# 🚗 Azure AI Search Index Creation for Multilingual Car Troubleshooting

Welcome! This notebook will guide you through creating a powerful search index that helps users find car troubleshooting solutions in multiple languages. 

## 🎯 What We'll Build
This notebook creates an Azure AI Search index designed specifically for a multilingual car troubleshooting system. The index combines traditional keyword search with cutting-edge vector-based semantic search for better understanding of queries across different languages.

## ✨ Key Features
- 🌍 **Multilingual Support**: Search in your native language
- 🔍 **Vector Search**: Semantic understanding using AI embeddings
- 🏷️ **Faceted Navigation**: Filter by car models and brands
- ⚡ **Fast Performance**: HNSW algorithm for efficient vector search

## 📋 What You'll Learn
By the end of this notebook, you'll have created three different index configurations to test various multilingual search strategies!

---

## 📚 Prerequisites

Before running this notebook, make sure you have:
- ✅ An Azure AI Search service created
- ✅ Environment variables configured (`.env` file)
- ✅ Python packages installed: `azure-search-documents`, `python-dotenv`

Let's get started! 🚀

## Step 1: Import Required Libraries 📦

First, we'll import all the necessary Python libraries. These tools will help us:
- 🔐 Manage environment variables securely (dotenv)
- 🔗 Connect to Azure AI Search (authentication)
- 📊 Define the index structure (schema definitions)
- 🎯 Configure vector search capabilities

In [2]:
from dotenv import load_dotenv
from azure.search.documents.indexes.aio import SearchIndexClient
from azure.core.credentials import AzureKeyCredential
from azure.search.documents.indexes.models import (
    SearchField,
    VectorSearch,
    HnswAlgorithmConfiguration,
    VectorSearchProfile,
    SearchIndex,    
    SearchFieldDataType
)
import os

✅ **Libraries loaded!** We're ready to connect to Azure.

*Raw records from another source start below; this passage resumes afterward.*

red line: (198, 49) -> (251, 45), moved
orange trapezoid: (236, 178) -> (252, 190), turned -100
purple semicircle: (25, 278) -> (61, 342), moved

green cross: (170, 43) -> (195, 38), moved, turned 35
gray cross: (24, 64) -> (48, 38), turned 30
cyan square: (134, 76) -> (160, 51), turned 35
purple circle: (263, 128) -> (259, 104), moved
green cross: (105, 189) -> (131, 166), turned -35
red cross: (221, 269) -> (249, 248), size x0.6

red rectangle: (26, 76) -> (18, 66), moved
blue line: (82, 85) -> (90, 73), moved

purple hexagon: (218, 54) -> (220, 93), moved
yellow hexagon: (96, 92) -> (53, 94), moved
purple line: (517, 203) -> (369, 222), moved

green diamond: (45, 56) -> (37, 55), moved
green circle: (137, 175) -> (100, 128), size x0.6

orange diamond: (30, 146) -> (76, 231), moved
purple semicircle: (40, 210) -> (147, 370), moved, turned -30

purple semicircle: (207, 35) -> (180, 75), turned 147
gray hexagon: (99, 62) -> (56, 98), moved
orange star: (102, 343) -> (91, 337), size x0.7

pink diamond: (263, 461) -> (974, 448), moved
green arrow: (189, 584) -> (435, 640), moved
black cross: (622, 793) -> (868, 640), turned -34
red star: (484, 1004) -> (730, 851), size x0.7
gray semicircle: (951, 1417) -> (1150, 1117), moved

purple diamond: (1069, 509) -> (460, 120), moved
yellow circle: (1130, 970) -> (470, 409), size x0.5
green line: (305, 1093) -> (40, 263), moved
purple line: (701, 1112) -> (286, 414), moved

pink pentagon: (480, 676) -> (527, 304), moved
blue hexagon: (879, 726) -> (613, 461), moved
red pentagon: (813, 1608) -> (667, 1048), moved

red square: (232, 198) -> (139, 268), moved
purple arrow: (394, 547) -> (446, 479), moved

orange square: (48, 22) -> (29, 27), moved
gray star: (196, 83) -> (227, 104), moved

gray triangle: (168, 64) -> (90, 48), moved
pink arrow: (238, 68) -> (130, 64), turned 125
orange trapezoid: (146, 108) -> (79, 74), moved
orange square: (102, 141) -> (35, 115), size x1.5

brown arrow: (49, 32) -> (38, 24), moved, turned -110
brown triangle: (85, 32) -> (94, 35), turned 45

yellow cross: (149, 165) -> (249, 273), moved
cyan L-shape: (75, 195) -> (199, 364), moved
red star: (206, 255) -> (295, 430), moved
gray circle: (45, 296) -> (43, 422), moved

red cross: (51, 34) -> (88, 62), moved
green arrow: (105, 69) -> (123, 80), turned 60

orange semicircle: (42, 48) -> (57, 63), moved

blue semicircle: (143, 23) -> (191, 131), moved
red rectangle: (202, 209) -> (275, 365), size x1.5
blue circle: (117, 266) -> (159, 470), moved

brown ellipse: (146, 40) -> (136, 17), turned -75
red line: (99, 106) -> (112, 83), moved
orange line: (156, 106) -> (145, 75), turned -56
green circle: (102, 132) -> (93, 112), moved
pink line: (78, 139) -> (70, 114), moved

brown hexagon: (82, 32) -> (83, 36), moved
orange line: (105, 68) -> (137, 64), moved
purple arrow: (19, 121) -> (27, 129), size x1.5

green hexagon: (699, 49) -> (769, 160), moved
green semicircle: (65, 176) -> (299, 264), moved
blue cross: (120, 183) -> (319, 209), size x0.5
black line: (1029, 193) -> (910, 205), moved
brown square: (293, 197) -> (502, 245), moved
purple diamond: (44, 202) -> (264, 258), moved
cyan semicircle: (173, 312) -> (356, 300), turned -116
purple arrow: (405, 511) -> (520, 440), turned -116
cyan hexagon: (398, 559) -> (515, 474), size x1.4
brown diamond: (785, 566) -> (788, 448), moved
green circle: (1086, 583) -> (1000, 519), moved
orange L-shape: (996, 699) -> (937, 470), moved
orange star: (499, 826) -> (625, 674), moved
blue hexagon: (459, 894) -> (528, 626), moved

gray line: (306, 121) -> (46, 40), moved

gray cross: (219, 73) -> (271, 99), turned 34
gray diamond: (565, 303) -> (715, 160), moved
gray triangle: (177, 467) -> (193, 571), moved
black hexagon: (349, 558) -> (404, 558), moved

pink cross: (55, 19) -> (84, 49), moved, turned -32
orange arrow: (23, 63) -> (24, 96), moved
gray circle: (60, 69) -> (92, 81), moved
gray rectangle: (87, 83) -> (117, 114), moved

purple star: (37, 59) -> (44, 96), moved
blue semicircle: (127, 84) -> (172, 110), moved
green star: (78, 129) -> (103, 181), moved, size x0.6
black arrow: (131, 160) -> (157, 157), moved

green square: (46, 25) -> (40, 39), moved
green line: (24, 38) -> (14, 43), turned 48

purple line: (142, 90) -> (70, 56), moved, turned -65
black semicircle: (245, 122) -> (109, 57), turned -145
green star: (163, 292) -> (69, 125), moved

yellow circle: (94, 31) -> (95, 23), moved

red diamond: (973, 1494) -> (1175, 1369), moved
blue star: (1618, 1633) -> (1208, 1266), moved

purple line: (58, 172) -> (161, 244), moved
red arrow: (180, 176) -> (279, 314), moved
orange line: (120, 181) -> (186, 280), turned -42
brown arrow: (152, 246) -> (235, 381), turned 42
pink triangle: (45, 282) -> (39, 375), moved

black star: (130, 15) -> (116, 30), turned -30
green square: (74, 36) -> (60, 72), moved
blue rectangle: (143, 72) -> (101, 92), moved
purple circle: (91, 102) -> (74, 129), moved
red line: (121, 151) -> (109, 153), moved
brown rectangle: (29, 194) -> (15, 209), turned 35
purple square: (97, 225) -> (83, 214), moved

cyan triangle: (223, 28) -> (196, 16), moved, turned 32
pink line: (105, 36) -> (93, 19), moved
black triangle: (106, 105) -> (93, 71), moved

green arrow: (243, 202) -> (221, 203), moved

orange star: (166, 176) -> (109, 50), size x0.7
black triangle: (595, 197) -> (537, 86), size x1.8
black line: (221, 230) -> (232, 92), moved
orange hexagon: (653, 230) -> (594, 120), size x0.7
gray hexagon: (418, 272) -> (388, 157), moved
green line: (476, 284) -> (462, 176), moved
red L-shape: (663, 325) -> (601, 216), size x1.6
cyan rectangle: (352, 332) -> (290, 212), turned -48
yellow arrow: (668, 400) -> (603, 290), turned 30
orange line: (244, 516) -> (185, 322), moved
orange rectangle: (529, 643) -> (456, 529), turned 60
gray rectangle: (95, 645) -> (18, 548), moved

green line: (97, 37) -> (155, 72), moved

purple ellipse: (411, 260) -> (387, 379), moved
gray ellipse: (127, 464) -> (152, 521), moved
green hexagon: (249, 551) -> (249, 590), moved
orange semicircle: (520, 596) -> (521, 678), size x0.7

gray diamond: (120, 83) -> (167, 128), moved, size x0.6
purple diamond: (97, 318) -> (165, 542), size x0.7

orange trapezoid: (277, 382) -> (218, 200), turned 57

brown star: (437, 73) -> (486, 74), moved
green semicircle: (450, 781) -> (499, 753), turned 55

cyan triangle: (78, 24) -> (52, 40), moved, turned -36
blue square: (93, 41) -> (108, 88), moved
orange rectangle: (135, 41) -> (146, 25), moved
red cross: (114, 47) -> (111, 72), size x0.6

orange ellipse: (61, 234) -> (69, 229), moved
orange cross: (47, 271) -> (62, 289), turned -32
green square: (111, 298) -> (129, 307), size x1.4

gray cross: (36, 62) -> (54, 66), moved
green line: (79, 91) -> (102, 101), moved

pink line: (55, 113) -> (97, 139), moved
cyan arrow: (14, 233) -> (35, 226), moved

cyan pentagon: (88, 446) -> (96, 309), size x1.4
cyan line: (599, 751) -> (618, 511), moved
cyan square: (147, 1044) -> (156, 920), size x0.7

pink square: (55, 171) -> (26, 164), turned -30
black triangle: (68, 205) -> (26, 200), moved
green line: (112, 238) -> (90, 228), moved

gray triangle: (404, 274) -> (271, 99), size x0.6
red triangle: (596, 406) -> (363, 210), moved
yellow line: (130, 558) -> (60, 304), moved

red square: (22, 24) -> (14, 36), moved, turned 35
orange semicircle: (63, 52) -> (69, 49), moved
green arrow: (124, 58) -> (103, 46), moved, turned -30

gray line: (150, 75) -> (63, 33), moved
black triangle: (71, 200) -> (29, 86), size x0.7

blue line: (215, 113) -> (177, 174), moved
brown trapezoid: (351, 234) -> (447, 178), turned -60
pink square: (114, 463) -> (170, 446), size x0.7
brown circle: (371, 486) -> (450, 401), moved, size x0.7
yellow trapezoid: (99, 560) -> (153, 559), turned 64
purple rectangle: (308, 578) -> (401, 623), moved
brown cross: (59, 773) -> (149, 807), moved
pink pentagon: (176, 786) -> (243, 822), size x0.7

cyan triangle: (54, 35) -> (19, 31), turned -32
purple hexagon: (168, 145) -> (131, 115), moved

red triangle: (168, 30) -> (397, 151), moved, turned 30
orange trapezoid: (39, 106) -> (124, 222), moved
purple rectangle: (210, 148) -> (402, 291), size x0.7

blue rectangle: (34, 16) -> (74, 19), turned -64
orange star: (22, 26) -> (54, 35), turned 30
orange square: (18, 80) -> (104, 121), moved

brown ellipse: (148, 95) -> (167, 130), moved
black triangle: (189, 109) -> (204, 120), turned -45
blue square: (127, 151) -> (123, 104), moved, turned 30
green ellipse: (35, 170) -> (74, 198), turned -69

## Step 2: Load Azure AI Search Configuration 🔑

Now we'll load your Azure AI Search credentials from environment variables. This keeps your sensitive information secure and out of the code.

**Required Environment Variables:**
- `SEARCH_ENDPOINT`: Your Azure AI Search service URL 
  - Example: `https://your-service.search.windows.net`
- `SEARCH_API_KEY`: Admin API key for full access to create/modify indexes

💡 **Tip**: Make sure your `.env` file is in the project root directory!

In [3]:
load_dotenv(override=True)

search_endpoint = os.getenv('SEARCH_ENDPOINT')
search_api_key = os.getenv('SEARCH_API_KEY')

🔌 **Configuration loaded!** We're connected to your Azure AI Search service.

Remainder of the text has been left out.